Extraordinariamente fácil. Divinamente fácil. Porque a misericórdia, segundo Santo Tomás, é o que
há de mais divino em Deus. Poderíamos talvez dizer que a misericórdia é o lado exterior, voltado
para nós, do que há de mais interiormente divino em Deus — e que é a Sua alegria. “Há mais
alegria no céu para um pecador que se converte do que para noventa e nove justos que perseveram”.
O perdão de Deus é a fonte escondida de nossa alegria, dessa alegria cristã, dessa alegria guardada,
dessa alegria profunda que ninguém nos pode roubar. E assim fica provado que aquele pontual
indivíduo que faz da cabeça erguida uma norma está enganado; o grande mistério, de vida, de
alegria, é justamente o da cabeça curvada.
O perdão de Deus é efetivo, enquanto o dos homens é somente afetivo. É penetrante. É calcinante.
É dissolvente. Basta um gemido sincero. Basta uma disposição mínima, para que o padre trace em
nossas cabeças o mais fácil dos gestos, e Deus opera em nós a mais fácil de suas obras.
Já no Batismo recebemos o perdão da água. Recebamos agora no confessionário o perdão das
lágrimas e do sangue, para que não nos fique somente — na melhor das hipóteses — o perdão do
fogo no purgatório.
*
Vou falar-vos da morte. E porque não? Falei-vos da tristeza e da alegria, porque não falarei também
do temor. Nossa alma tem paixões que nos são próprias, que fazem parte da riqueza de nosso ser.
Não podemos viver sem paixões. Por mais que façam os inventores de um novo paraíso terrestre
feito de prazeres, nós não podemos viver sem tristezas, sem temores, sem cóleras. Essas paixões,
em si mesmas são neutras, moralmente neutras. Há boa e má alegria. Boa e má tristeza. E assim
como há um temor degradante — que se chama covardia — há também um temor bom, um temor
salutar, que é o princípio da sabedoria. 

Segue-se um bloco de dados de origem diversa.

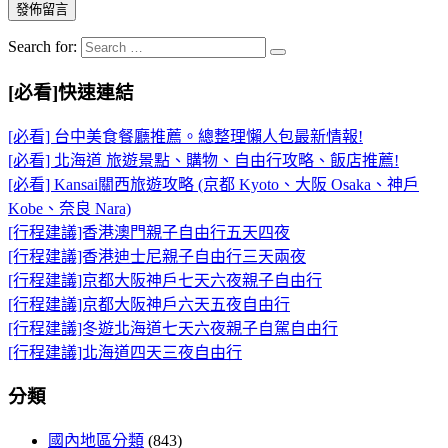
Search for:
[必看]快速連結
[必看] 台中美食餐廳推薦。總整理懶人包最新情報!
[必看] 北海道 旅遊景點、購物、自由行攻略、飯店推薦!
[必看] Kansai關西旅遊攻略 (京都 Kyoto、大阪 Osaka、神戶
Kobe、奈良 Nara)
[行程建議]香港澳門親子自由行五天四夜
[行程建議]香港迪士尼親子自由行三天兩夜
[行程建議]京都大阪神戶七天六夜親子自由行
[行程建議]京都大阪神戶六天五夜自由行
[行程建議]冬遊北海道七天六夜親子自駕自由行
[行程建議]北海道四天三夜自由行
分類
國內地區分類
(843)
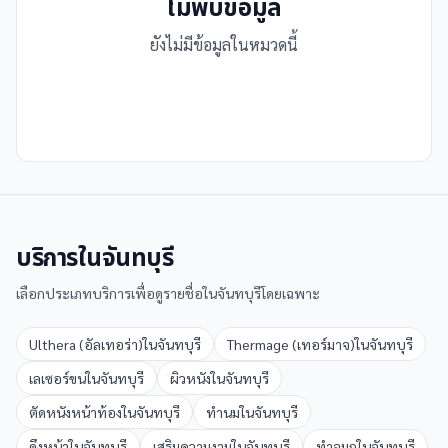
ไม่พบข้อมูล
ยังไม่มีข้อมูลในหมวดนี้
บริการใน
จันทบุรี
เลือกประเภทบริการเพื่อดูรายชื่อใน
จันทบุรี
โดยเฉพาะ
Ulthera (อัลเทอร่า)
ใน
จันทบุรี
Thermage (เทอร์มาจ)
ใน
จันทบุรี
เลเซอร์ขน
ใน
จันทบุรี
ผิวหนัง
ใน
จันทบุรี
ตัดหนังหน้าท้อง
ใน
จันทบุรี
ทำนม
ใน
จันทบุรี
ดึงหน้า
ใน
จันทบุรี
เสริมความงาม
ใน
จันทบุรี
ทำจมูก
ใน
จันทบุรี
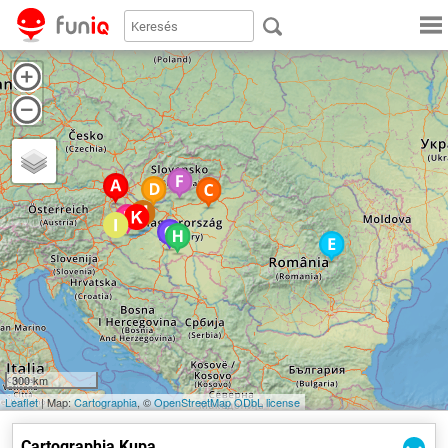
24 teljesítménytúra vár rád januártól decemberig, ha részt veszel a
Cartographia Kupa sorozatában. Minél több túrát teljesítesz, annál
nagyobb kupát kapsz! A Kupa az ország változatos tájaira kalauzolja a
résztvevőket, a részleteket a kupakiírásban találjátok!
300 km
Leaflet
| Map:
Cartographia
, ©
OpenStreetMap
ODbL license
Cartographia Kupa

Para educar, para aconselhar, para servir, nós devemos apelar, em justa medida e em momento
oportuno, para as paixões da alma.
Vou, pois, falar-vos da morte, esse fato trivial e terrível. Freqüentemente esquecemos que somos
mortais. De tal modo vivemos divididos de nós mesmos, exteriorizados, distraídos, que chega a ser
preciso um dom de Deus para despertar em nós a idéia da morte.
E, no entanto, não passa mês, ou semana, ou dia que não se veja passar na rua o triste e ridículo
aparato funerário. Agora mesmo, enquanto aqui estamos, há milhares de agonias pelo mundo. Em
cada palavra que pronunciamos morre um homem. Morreu um. Outro. Outro. Se pudéssemos ver
numa janela essa goteira de corpos tombados, um por um, monotonamente, teríamos talvez uma
impressão mais viva de nossa fragilidade. Conhecem talvez a história que aconteceu com S. João
Bosco. Estava ele pregando a diversas pessoas, de todas as idades e condições, quando de repente
parou de falar, e após um silêncio recolhido explicou: “Nosso Senhor acaba de me dizer que um de
nós morrerá hoje”. E morreu, efetivamente, o mais moço. 
Não vou anunciar-vos o mesmo. Não recebi nenhum aviso de Nosso Senhor. Mas quem nos garante,
ao contrário, que todos nós aqui presentes estaremos vivos amanhã.
A morte chega de repente. Às vezes dá um prazo mais ou menos longo. Mas às vezes não concede
um segundo. E o corpo que ia andando cheio de projetos de futuro cai como um fardo. E então? E
então nós nos queixamos, se ao menos temos um segundo para nos queixarmos. Queixamo-nos que
fomos pegos desprevenidos para esse encontro com a morte. E teremos, ai de nós, a amargura de
pensar que a justiça divina foi pérfida conosco, esquecendo que foi longa a paciência da divina
misericórdia. Ele chega de repente como Juiz, é verdade; mas não é verdade também que esperou a
vida inteira como amigo?
Deus marcou encontro conosco. Vamos pois ao encontro da misericórdia que está à nossa espera, no
lugar e na hora marcada, no santo tribunal do fácil perdão.
Quando a justiça chega de repente poderá alguém queixar-se? Não. Não poderá, porque a presteza e
a rapidez são próprias da justiça. Nós mesmos somos os primeiros a reclamar quando ela tarda, nos
casos em que nos parece que ela nos seja favorável. Como então estranhar que seja súbita e
inesperada a justiça divina, se é tão demorada a misericórdia?